YOUR TASK » Skip all lines in the entries below that come before the one containing "この情報を登録しますか? (419, 676)". Repeat that line and the rest exactly.
Start of MATERIAL SUPPLIED
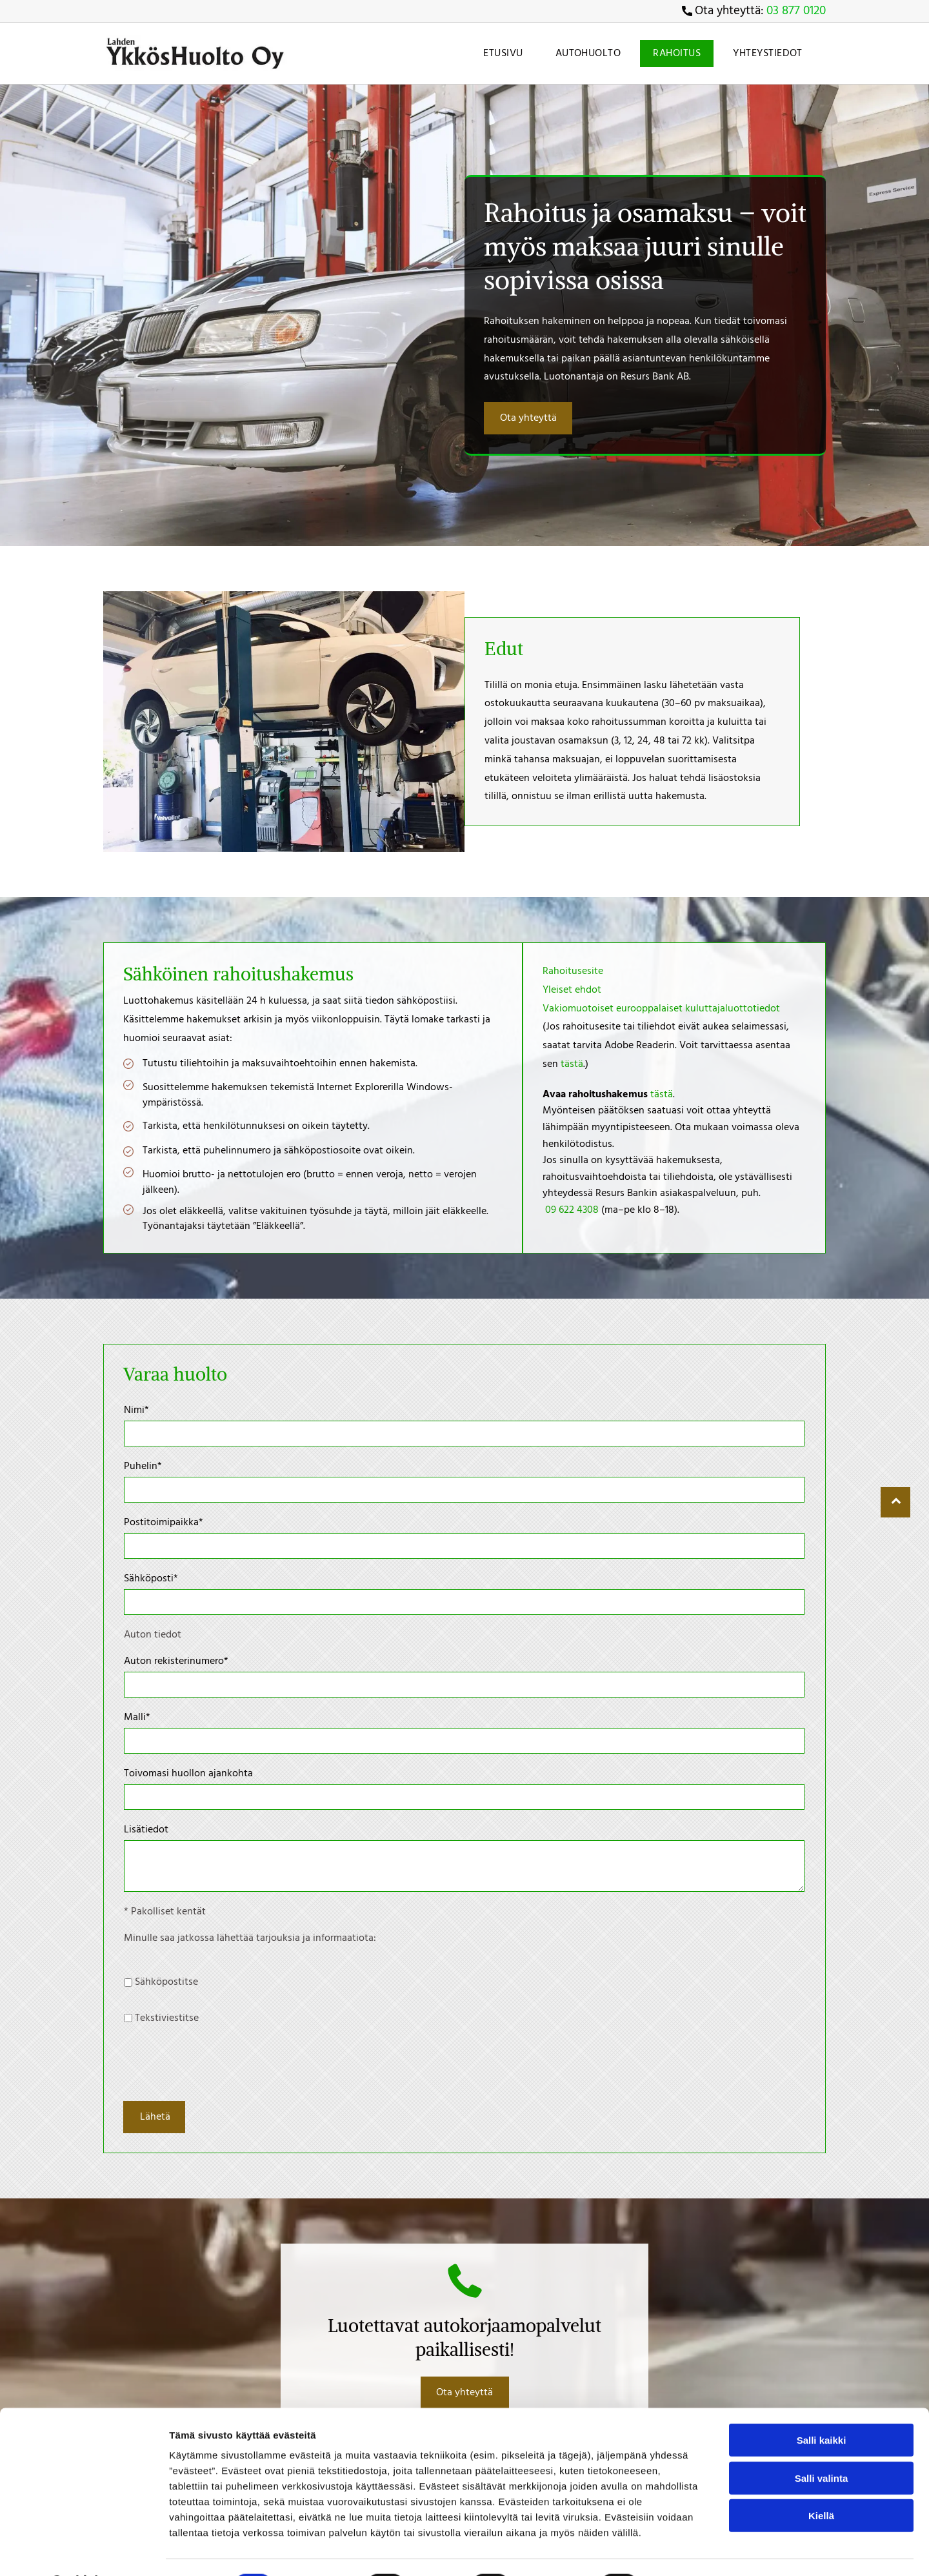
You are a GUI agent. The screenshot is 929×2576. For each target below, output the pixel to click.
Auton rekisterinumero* (176, 1661)
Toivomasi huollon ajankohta (188, 1773)
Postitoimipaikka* (163, 1522)
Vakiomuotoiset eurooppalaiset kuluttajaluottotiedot (661, 1008)
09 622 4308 (572, 1210)
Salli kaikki (821, 2465)
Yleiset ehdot (572, 990)
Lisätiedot (146, 1829)
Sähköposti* (151, 1578)
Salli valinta (821, 2503)
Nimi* (136, 1410)
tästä (572, 1064)
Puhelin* (143, 1466)
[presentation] (222, 2062)
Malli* (137, 1717)
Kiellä (821, 2541)
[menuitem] (499, 53)
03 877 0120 (796, 11)
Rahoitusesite (573, 971)
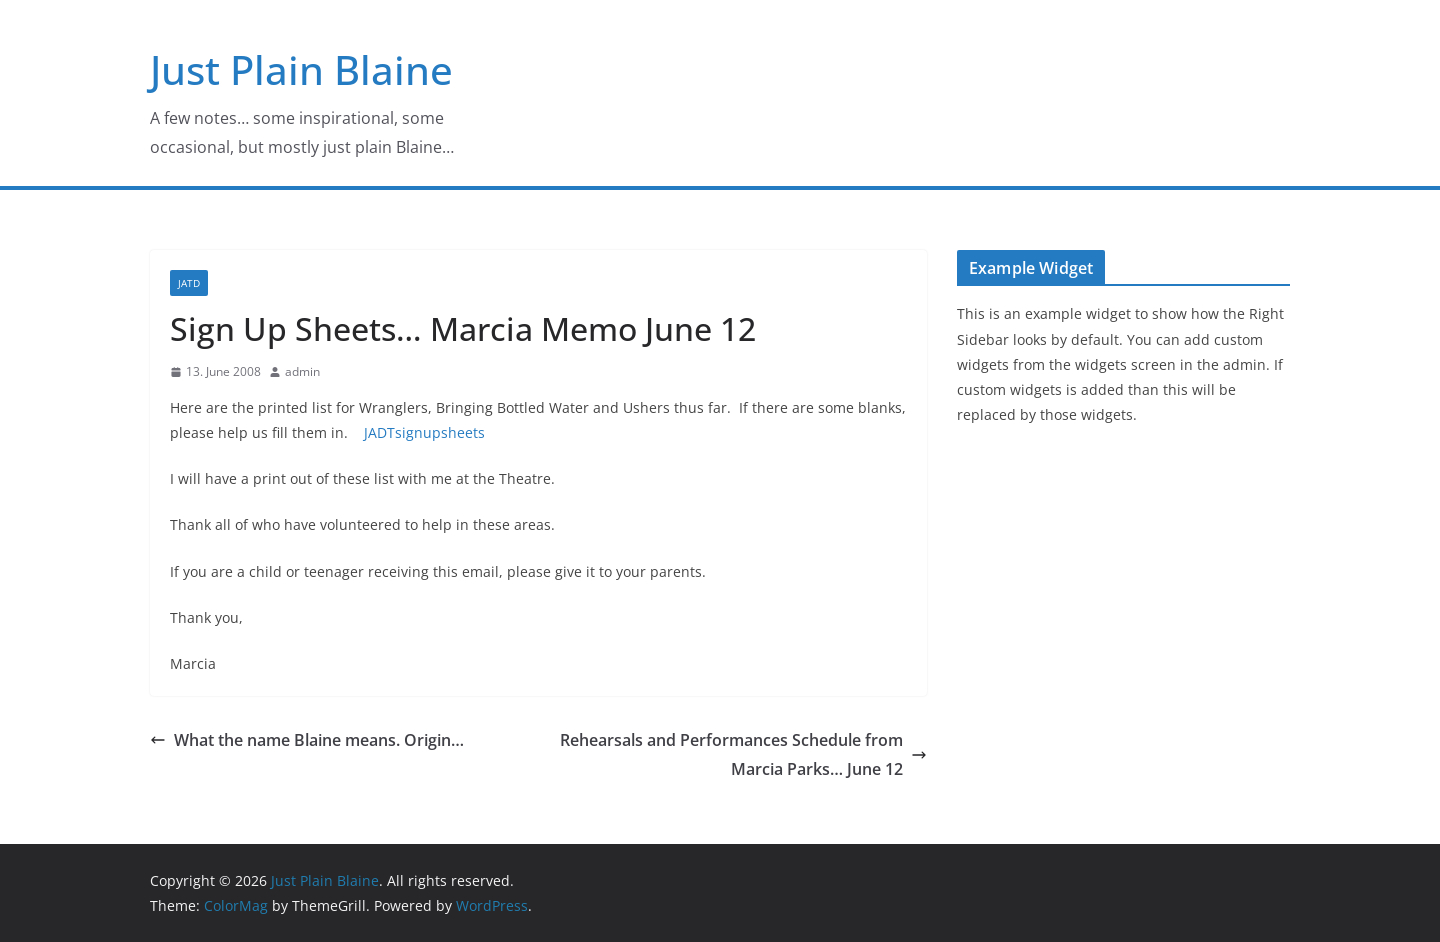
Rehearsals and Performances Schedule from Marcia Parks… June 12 (743, 754)
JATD (189, 283)
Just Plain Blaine (301, 69)
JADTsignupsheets (424, 432)
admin (302, 371)
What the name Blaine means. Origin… (307, 740)
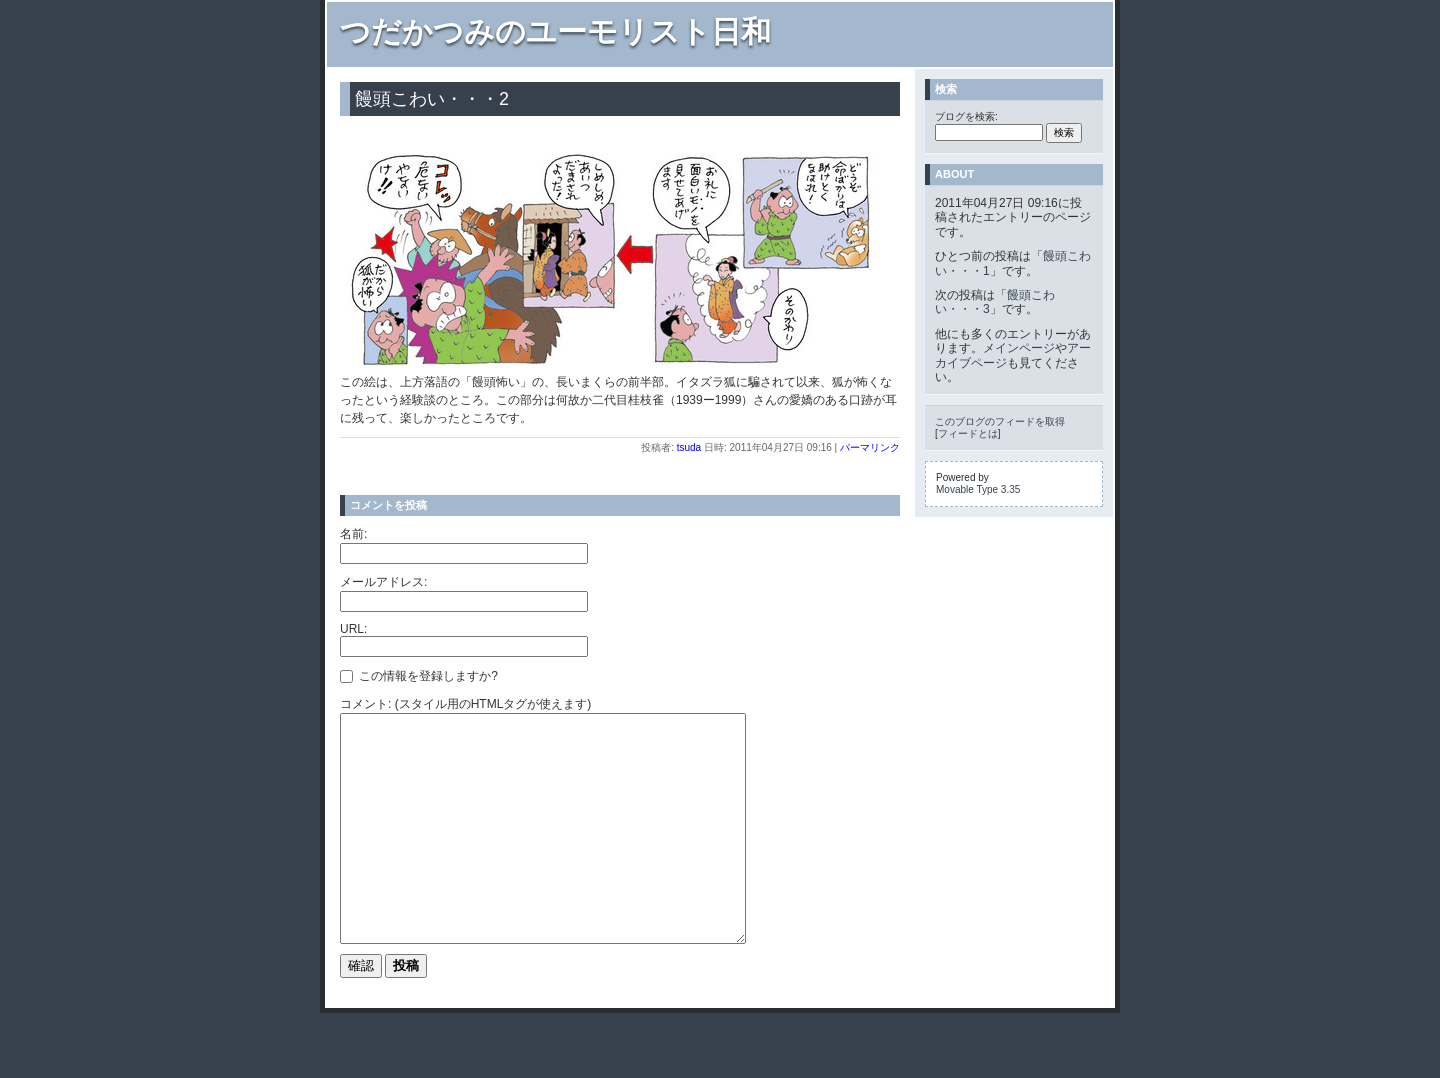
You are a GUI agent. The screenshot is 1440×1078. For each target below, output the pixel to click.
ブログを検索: (966, 116)
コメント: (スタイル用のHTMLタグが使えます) (465, 704)
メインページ (1019, 348)
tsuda (689, 447)
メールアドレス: (383, 582)
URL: (353, 629)
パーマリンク (870, 447)
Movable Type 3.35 (978, 489)
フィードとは (968, 433)
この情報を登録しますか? (419, 676)
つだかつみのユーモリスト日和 (555, 31)
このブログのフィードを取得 (1000, 421)
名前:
End of MATERIAL SUPPLIED
ANSWER FOR THE TASK »
この情報を登録しますか? (419, 676)
つだかつみのユーモリスト日和 (555, 31)
このブログのフィードを取得 (1000, 421)
名前:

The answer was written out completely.